Saya pun akan menyimpan catatan sederhana berisi tanggal upload, jumlah aset, status diterima atau ditolak, alasan penolakan, tema, dan hasil download. Dalam satu bulan, catatan tersebut sudah cukup untuk menunjukkan pola awal. Keputusan berikutnya dibuat berdasarkan data akun sendiri, bukan hanya mengikuti tangkapan layar keberhasilan orang lain.

Konsistensi yang Sehat Lebih Penting daripada Kecepatan

Pelajaran terbesar saya adalah bahwa membangun portofolio Adobe Stock bukan perlombaan mengunggah file paling banyak. Akun baru membutuhkan fokus, kesabaran, dan proses kurasi. Pilih satu jenis aset lebih dulu—foto, vector, atau video—kemudian bangun workflow yang mampu dijalankan berulang kali. Untuk saya, target 20 aset berkualitas per hari sudah cukup untuk menjaga pertumbuhan tanpa kehilangan kontrol.

Jika dashboard akun menunjukkan limit yang lebih rendah, ikuti batas tersebut. Jika hanya beberapa aset yang layak, unggah hanya yang terbaik. Jangan memaksakan jumlah dan jangan memenuhi portofolio dengan variasi yang hampir sama. Kita sedang membangun aset digital untuk jangka panjang, bukan sekadar mengejar angka upload hari ini.

Artikel ini melanjutkan pengalaman yang sudah saya bagikan sebelumnya tentang workflow riset, brainstorming, produksi, upscale, metadata, dan perjalanan memperoleh penghasilan dari Adobe Stock. Jika ingin melihat gambaran proses lengkapnya, baca juga cara saya konsisten di microstock hingga menghasilkan $742.72 dari Adobe Stock.

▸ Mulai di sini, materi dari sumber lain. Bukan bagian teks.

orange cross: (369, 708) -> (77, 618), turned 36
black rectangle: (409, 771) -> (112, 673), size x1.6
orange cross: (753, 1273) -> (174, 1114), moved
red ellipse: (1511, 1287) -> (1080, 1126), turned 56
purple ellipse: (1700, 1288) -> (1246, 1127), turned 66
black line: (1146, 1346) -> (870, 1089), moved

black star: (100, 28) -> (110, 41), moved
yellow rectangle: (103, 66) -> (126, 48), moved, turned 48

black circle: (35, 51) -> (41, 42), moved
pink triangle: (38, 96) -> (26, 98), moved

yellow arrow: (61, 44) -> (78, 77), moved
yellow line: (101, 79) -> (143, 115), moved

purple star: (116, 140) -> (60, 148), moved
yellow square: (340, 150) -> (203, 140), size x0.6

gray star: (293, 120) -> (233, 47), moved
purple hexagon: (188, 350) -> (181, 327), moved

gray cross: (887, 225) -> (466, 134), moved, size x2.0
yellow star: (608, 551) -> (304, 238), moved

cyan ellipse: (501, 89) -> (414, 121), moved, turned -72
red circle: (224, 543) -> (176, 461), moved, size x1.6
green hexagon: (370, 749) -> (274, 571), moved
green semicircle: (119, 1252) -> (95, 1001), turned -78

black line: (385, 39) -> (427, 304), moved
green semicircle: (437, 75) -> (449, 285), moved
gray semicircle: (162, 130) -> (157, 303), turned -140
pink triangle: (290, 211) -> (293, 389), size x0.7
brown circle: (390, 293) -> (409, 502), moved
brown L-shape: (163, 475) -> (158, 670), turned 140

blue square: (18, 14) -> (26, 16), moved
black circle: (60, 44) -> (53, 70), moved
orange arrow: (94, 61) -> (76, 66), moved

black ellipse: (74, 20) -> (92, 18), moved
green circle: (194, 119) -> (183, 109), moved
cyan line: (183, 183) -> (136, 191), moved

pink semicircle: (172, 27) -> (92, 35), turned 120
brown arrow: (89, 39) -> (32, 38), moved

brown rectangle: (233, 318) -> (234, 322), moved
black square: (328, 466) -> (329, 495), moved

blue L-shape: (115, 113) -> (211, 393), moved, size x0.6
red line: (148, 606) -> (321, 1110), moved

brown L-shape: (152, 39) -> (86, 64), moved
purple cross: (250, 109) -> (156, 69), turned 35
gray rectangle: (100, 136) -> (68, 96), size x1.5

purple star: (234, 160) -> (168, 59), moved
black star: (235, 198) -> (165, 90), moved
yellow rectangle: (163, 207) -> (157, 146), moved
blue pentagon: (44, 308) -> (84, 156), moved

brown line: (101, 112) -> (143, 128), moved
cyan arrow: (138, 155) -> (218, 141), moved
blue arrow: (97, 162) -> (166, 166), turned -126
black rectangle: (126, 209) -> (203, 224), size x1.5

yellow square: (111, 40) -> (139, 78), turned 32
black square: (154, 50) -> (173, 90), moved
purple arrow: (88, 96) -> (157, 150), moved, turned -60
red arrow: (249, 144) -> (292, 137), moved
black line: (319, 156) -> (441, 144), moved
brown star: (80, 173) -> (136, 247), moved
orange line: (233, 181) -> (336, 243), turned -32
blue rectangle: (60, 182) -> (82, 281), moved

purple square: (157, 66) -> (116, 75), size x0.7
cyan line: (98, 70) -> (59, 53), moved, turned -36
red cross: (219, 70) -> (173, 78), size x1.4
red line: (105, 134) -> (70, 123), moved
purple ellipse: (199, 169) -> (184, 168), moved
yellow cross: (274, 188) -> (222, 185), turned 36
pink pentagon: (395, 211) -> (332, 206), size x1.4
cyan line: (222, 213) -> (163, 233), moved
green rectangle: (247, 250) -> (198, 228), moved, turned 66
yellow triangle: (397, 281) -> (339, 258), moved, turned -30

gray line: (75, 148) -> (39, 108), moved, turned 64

Pada akhirnya, hasil setiap kontributor tentu berbeda. Tidak ada jumlah upload yang menjamin diterima atau menghasilkan penjualan. Namun, ritme kecil yang dijalankan dengan disiplin memberi saya sesuatu yang lebih penting: portofolio yang terus bertumbuh, proses yang semakin rapi, dan kemampuan untuk belajar dari data nyata. Itulah arti konsisten yang saya pegang sampai sekarang.